In between all this, the scrub nurse I think really hates having students around (they don’t usually have students in surgery at the children’s hospital). She didn’t want us to scrub at all, till the attending said we should; she kept warning us and riding us about sterile technique, much more strictly than I’ve ever seen it enforced before, and obviously ended up saying I had broken it, and needed to be gowned again. But for as tense as things were, she was fairly reasonable, and juggled all the complicated ortho instruments impressively.

I’m afraid I’m hurting the other student, by being assigned with her. She unfortunately is not very fast, and I’m too fast; so I will always give a stab at the answers, and I can read the doctor’s mind better than she can, and I give a better impression of being enthusiastic with extra assignments and unreasonable expectations. So he sent me to see patients in clinic by myself, and not her. I don’t know what I can do; I can’t stop being enthusiastic, and she’s so slow to take hints, every time I try to point her where he’s going, she just asks me loudly what I’m trying to say, and that doesn’t help. She asks lots of questions, unfortunately sometimes dumb questions; whereas I’ve learned to figure things out by osmosis and context. If I wait long enough, most of my questions get answered by the general discussion, and then I look smart by knowing things without asking. Not necessarily better on my part, just “wardsmanship.”

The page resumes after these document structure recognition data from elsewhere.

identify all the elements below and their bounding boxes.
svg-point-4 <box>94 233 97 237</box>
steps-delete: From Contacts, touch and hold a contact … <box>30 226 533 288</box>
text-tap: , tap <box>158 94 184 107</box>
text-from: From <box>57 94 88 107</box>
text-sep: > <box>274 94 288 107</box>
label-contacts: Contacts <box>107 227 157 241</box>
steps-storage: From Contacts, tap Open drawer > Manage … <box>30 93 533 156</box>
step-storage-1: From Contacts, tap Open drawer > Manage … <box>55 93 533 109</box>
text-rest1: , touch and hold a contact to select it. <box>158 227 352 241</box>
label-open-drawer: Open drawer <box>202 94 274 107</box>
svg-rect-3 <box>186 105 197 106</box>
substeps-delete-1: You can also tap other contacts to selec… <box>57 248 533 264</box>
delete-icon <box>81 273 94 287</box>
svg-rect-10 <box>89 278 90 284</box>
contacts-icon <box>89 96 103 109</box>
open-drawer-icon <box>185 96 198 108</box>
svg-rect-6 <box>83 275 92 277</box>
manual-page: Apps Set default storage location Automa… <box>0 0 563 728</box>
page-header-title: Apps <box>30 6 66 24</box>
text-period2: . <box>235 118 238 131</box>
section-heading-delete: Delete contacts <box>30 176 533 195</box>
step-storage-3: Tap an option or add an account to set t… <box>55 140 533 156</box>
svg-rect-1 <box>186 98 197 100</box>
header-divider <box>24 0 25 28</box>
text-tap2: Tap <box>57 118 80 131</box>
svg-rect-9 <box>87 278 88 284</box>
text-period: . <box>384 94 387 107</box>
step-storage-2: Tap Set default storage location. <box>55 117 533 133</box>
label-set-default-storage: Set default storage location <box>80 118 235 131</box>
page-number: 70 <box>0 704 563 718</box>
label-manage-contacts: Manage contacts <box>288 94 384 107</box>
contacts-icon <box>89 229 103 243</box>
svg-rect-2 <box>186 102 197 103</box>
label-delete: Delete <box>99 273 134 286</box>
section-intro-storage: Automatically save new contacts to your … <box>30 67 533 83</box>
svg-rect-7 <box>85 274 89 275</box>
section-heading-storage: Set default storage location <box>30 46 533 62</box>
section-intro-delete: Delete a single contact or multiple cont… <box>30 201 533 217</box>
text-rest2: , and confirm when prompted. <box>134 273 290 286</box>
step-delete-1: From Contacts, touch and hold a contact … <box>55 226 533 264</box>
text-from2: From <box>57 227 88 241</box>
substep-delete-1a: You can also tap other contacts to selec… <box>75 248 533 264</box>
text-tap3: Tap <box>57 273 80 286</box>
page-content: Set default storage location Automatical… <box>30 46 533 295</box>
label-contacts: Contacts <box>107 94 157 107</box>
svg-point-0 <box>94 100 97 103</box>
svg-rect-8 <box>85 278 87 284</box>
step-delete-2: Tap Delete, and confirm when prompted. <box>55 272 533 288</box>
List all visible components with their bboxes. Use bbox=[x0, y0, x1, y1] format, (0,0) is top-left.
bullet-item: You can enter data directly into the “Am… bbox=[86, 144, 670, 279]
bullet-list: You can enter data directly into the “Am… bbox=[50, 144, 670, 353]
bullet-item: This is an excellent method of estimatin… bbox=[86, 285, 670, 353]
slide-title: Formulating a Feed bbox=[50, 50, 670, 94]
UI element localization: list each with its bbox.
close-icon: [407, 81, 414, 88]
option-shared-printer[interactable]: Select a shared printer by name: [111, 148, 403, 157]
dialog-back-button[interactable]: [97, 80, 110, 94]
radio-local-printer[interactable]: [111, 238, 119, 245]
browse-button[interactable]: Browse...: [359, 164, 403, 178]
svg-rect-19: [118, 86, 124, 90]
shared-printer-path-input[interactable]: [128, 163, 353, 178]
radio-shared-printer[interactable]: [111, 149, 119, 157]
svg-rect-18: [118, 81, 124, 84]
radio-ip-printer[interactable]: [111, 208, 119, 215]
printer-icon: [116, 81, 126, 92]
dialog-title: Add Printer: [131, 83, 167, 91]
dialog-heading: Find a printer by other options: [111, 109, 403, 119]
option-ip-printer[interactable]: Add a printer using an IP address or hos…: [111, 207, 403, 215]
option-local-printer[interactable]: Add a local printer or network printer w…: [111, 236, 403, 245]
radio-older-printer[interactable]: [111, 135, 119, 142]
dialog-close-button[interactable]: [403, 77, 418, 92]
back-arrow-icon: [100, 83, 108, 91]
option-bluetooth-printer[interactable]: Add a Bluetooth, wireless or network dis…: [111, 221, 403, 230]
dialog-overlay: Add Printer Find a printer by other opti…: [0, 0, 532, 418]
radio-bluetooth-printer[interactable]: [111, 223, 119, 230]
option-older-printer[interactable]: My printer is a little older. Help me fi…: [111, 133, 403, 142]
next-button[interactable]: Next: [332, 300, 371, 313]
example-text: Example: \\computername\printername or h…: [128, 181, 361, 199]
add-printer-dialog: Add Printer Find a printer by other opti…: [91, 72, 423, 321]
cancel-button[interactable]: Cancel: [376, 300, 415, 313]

In the scoliosis clinic today there were two homeschooled kids, whom I recognized right away. The last one has a pretty bad case, and I feel so bad for her and her family. The doctor’s style of encouragement is to intermingle stories of patients who did horribly (dead at 25) with stories of patients who did remarkably well (champion cheerleaders, college football players, etc). It sounds frightening to me; I don’t know how these girls handle it.